"You can't 'no record' herpes." - several

Things We May or May Not Have Said, Volume VII

2009-2010

Kathleen: [vulcan voice] Clothes are not ... logical.

Karen: We weren't dating anymore, so I made him take his socks off.
James: Well, at least you kept your dignity.

James: Wait, so you have a sister named Caroline...and the first thing you do
when you get to college...is sleep with all the girls named Caroline?
Fred: For the record, I thought it was fucked up too.

Karen: I have a confession to make. I worked on SIPB shit instead of showering.
Kathleen: YOU'RE TURNING INTO A TWINKIE!
Karen: At least I'm not alternately playing Nethack and writing a tenday.
Kathleen: Hey, I have a rich and fulfilling life! I also have an Internet boyfriend.

[yelled in the student center]
James: FUCK IT! I don't want to eat, I just want to do recreational drugs.

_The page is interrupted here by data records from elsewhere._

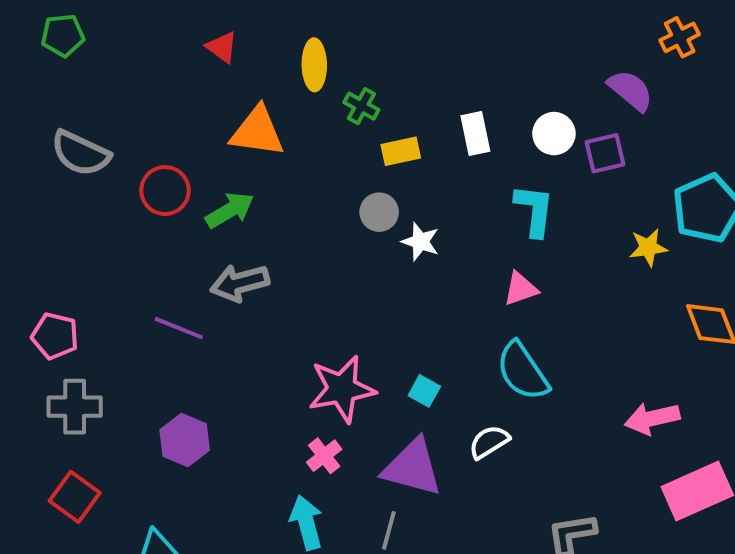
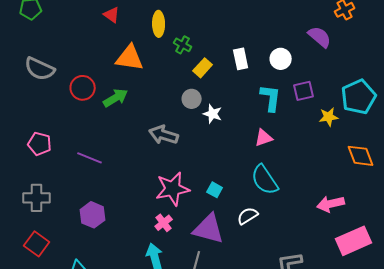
yellow rectangle: (401, 151) -> (203, 68), turned -36
purple square: (605, 153) -> (304, 91), moved
gray arrow: (240, 283) -> (164, 135), moved, turned 32
pink pentagon: (55, 336) -> (40, 144), moved

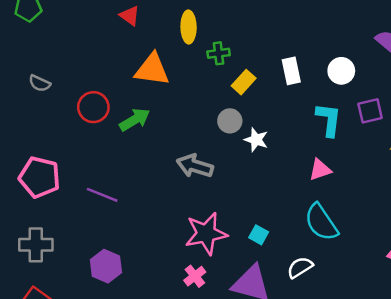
green cross: (183, 45) -> (219, 53), turned -36
gray semicircle: (40, 69) -> (40, 83), size x0.6
pink pentagon: (40, 144) -> (40, 177), size x1.4

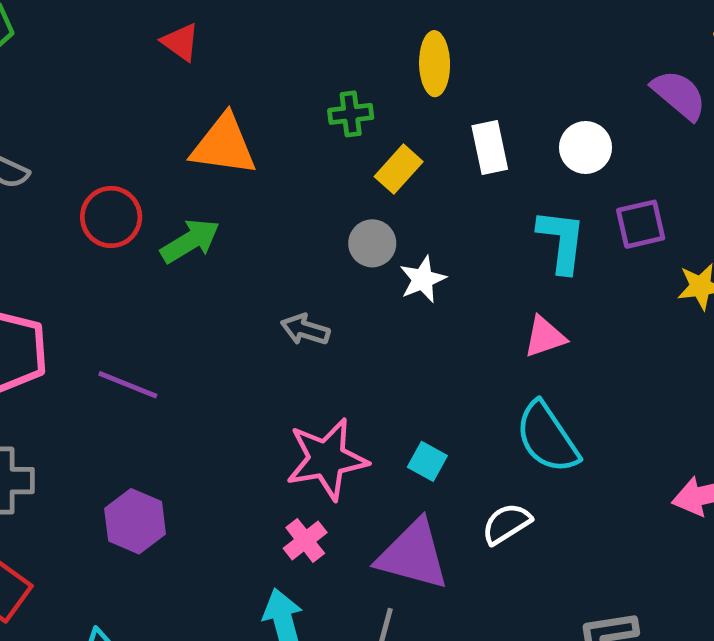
yellow ellipse: (189, 27) -> (435, 64), moved
white star: (256, 140) -> (423, 279), turned 30
gray arrow: (195, 166) -> (305, 330), size x0.7

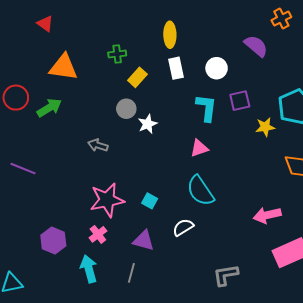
yellow ellipse: (435, 64) -> (170, 35), moved
purple hexagon: (135, 521) -> (53, 240), moved
purple triangle: (413, 555) -> (144, 240), size x0.7

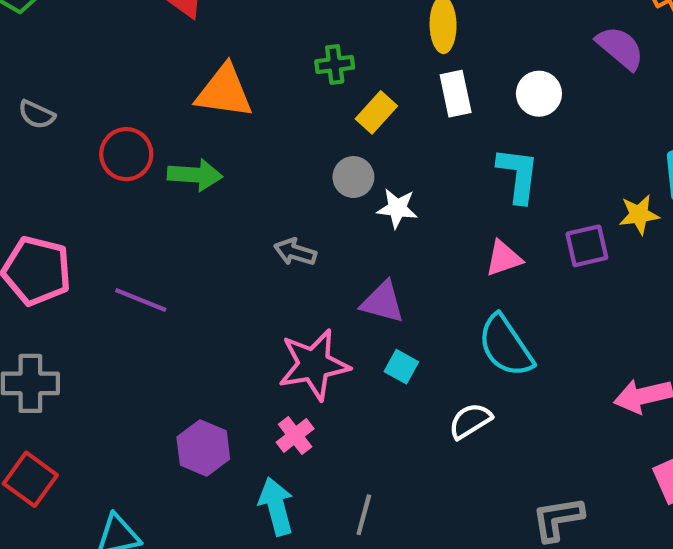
purple square: (240, 101) -> (587, 246), moved
green arrow: (49, 108) -> (195, 175), turned 35
white star: (148, 124) -> (397, 208), turned 30
purple triangle: (144, 240) -> (383, 302), moved

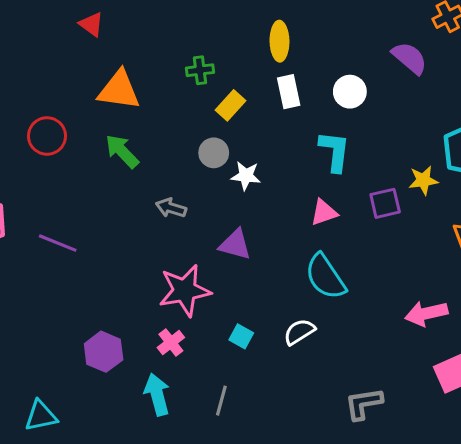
green arrow: (195, 175) -> (122, 151), moved, turned -138
cyan square: (401, 367) -> (241, 336), moved

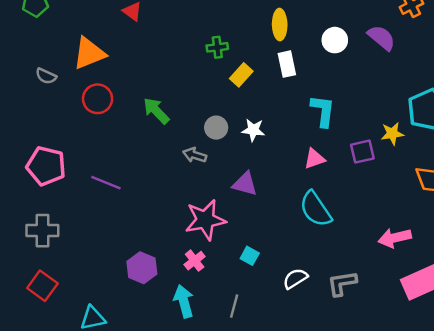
orange triangle: (119, 90) -> (89, 53), moved, turned -30
white circle: (350, 92) -> (335, 40), moved
gray circle: (214, 153) -> (216, 128), moved
white semicircle: (299, 332) -> (295, 279), moved
gray L-shape: (364, 404) -> (342, 283), moved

[referring to a hypothetical threesome between Karen, Sergei's mom, and James's mom]
James: Yeah, My mom would totally win.

Karen: God, the freshman are so eager to be the first to lose their virginity, it's hilarious.
Donald: Man, how times change. I remember last year, I was super excited to be the first freshman to become a SIPB member!
Karen: ...
Donald: ...I guess I had already lost my virginity, so it was kind of ok...

Katleen: I have nothing against people with Vaginas and paired X chromosomes, I just wish they wouldn't be such WOMEN.